November 23, 2008

Try to believe that 2 + 2 = 5...

From chapter five of Newman's Apologia pro Vita Sua...

...People say that the doctrine of Transubstantiation is difficult to believe; I did not believe the doctrine till I was a Catholic. I had no difficulty in believing it as soon as I believed that the Catholic Roman Church was the oracle of God, and that she had declared this doctrine to be part of the original revelation. It is difficult, impossible to imagine, I grant--but how is it difficult to believe?......

Newman is getting at an important point. (Just in case anybody out there in "the audient void" is repelled from faith because various things are "hard to believe.")

In general, Christian doctrines are not hard to believe, they are hard to imagine.

If someone told you that 2 + 2 = 5, now that's hard to believe!

On the other hand, that a god created the universe is unimaginable (ie: You cannot imagine what the event might have been like), but at least as believable as any scientific explanation I've encountered.

(Scientific explanations such as this: "The creation of the universe itself involved information processing: random fluctuations in the quantum foam, like a random number generator in a computer program, produced higher-density areas, then matter, stars, galaxies and life...").

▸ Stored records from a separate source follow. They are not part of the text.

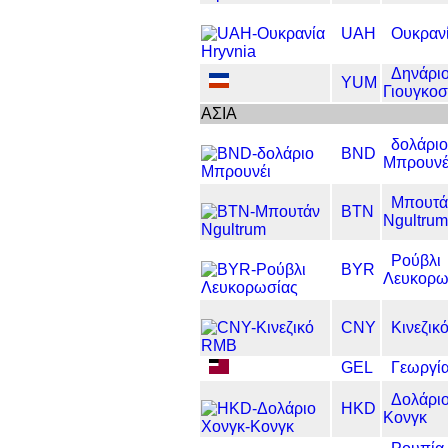
UAH
Ουκρανί
Δηνάρι
YUM
Γιουγκοσ
ΑΣΙΑ
δολάριο
BND
Μπρουνέ
Μπουτά
BTN
Ngultrum
Ρούβλι
BYR
Λευκορω
CNY
Κινεζι
GEL
Γεωργία
Δολάριο
HKD
Κονγκ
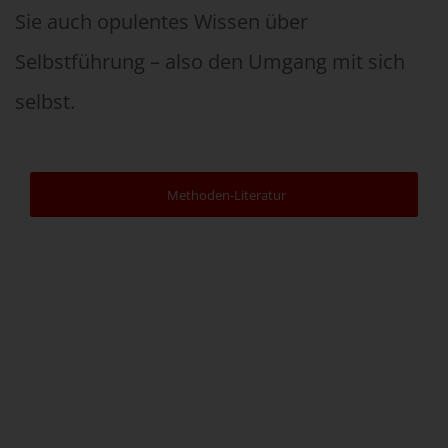
Sie auch opulentes Wissen über
Selbstführung – also den Umgang mit sich
selbst.
Methoden-Literatur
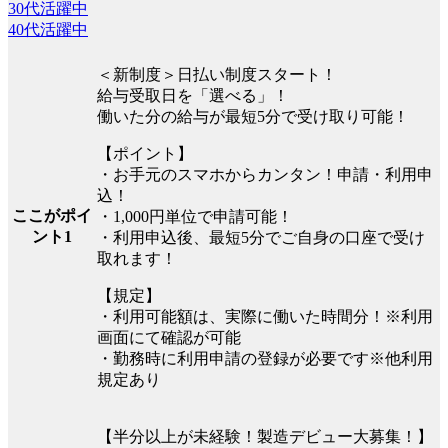
30代活躍中
40代活躍中
＜新制度＞日払い制度スタート！
給与受取日を「選べる」！
働いた分の給与が最短5分で受け取り可能！
【ポイント】
・お手元のスマホからカンタン！申請・利用申
込！
ここがポイ
・1,000円単位で申請可能！
ント1
・利用申込後、最短5分でご自身の口座で受け
取れます！
【規定】
・利用可能額は、実際に働いた時間分！※利用
画面にて確認が可能
・勤務時に利用申請の登録が必要です※他利用
規定あり
【半分以上が未経験！製造デビュー大募集！】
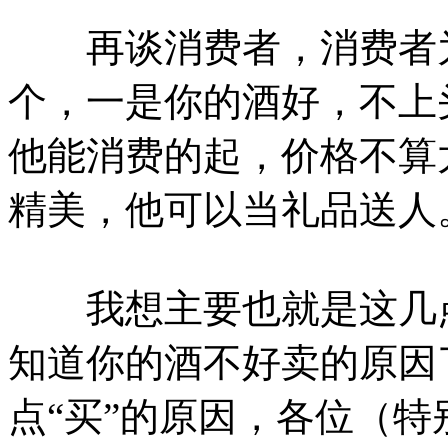
再谈消费者，消费者为
个，一是你的酒好，不上
他能消费的起，价格不算
精美，他可以当礼品送人
我想主要也就是这几点
知道你的酒不好卖的原因
点“买”的原因，各位（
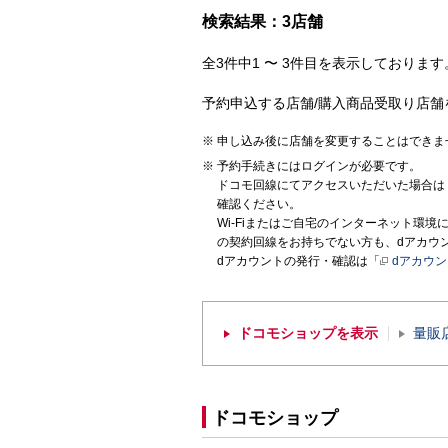
検索結果：3店舗
全3件中1 〜 3件目を表示しております。
予約申込する店舗/購入商品受取り店舗
申し込み後に店舗を変更することはできま
予約手続きにはログインが必要です。
ドコモ回線にてアクセスいただいた場合は
確認ください。
Wi-Fiまたはご自宅のインターネット環
の契約回線をお持ちでない方も、dアカウ
dアカウントの発行・確認は「
dアカウ
ドコモショップを表示
量販
ドコモショップ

Likewise, once you believe in a creator god, it's not unbelievable that he might be interested in us, if only on the analogy that we can be very interested in microbes and insects.

Likewise, if there is a god who created the universe, he presumably is outside the realm of this physical universe which we apprehend by our senses. Therefore it's believable that there are realms where god and other beings can exist that our five senses cannot perceive. Ie: the Supernatural.

You can apply this down the line, and find that it works...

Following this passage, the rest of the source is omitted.